**Data for analysis**:
=== Begin Enclosure ===
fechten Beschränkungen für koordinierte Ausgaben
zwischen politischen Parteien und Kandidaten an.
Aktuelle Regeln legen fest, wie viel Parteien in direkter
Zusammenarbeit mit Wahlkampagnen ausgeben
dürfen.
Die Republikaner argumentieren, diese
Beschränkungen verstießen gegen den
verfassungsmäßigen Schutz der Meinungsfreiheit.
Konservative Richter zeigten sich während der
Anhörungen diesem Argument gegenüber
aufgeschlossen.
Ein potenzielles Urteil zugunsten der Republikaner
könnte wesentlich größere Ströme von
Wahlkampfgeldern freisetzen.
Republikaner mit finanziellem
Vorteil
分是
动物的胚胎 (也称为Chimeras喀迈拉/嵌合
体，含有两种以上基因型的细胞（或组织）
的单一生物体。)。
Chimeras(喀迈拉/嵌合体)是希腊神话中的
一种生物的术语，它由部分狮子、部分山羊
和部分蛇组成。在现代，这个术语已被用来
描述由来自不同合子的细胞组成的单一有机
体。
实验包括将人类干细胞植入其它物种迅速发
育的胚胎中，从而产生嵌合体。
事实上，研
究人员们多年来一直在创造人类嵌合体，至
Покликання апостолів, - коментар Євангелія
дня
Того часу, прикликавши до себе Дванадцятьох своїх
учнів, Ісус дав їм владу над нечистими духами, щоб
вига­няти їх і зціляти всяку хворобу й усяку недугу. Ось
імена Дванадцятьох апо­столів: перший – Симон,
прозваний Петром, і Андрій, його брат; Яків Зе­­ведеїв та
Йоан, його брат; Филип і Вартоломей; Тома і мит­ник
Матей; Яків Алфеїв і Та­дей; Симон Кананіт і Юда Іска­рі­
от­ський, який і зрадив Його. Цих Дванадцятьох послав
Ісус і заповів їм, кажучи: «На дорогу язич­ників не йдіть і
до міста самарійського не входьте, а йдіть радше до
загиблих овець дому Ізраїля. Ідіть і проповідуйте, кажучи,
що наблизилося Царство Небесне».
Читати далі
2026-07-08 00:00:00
=== End Enclosure ===
**Exercise goal**: The full listing, retyped exactly, is the expected answer.

**Finished task**:
fechten Beschränkungen für koordinierte Ausgaben
zwischen politischen Parteien und Kandidaten an.
Aktuelle Regeln legen fest, wie viel Parteien in direkter
Zusammenarbeit mit Wahlkampagnen ausgeben
dürfen.
Die Republikaner argumentieren, diese
Beschränkungen verstießen gegen den
verfassungsmäßigen Schutz der Meinungsfreiheit.
Konservative Richter zeigten sich während der
Anhörungen diesem Argument gegenüber
aufgeschlossen.
Ein potenzielles Urteil zugunsten der Republikaner
könnte wesentlich größere Ströme von
Wahlkampfgeldern freisetzen.
Republikaner mit finanziellem
Vorteil
分是
动物的胚胎 (也称为Chimeras喀迈拉/嵌合
体，含有两种以上基因型的细胞（或组织）
的单一生物体。)。
Chimeras(喀迈拉/嵌合体)是希腊神话中的
一种生物的术语，它由部分狮子、部分山羊
和部分蛇组成。在现代，这个术语已被用来
描述由来自不同合子的细胞组成的单一有机
体。
实验包括将人类干细胞植入其它物种迅速发
育的胚胎中，从而产生嵌合体。
事实上，研
究人员们多年来一直在创造人类嵌合体，至
Покликання апостолів, - коментар Євангелія
дня
Того часу, прикликавши до себе Дванадцятьох своїх
учнів, Ісус дав їм владу над нечистими духами, щоб
вига­няти їх і зціляти всяку хворобу й усяку недугу. Ось
імена Дванадцятьох апо­столів: перший – Симон,
прозваний Петром, і Андрій, його брат; Яків Зе­­ведеїв та
Йоан, його брат; Филип і Вартоломей; Тома і мит­ник
Матей; Яків Алфеїв і Та­дей; Симон Кананіт і Юда Іска­рі­
от­ський, який і зрадив Його. Цих Дванадцятьох послав
Ісус і заповів їм, кажучи: «На дорогу язич­ників не йдіть і
до міста самарійського не входьте, а йдіть радше до
загиблих овець дому Ізраїля. Ідіть і проповідуйте, кажучи,
що наблизилося Царство Небесне».
Читати далі
2026-07-08 00:00:00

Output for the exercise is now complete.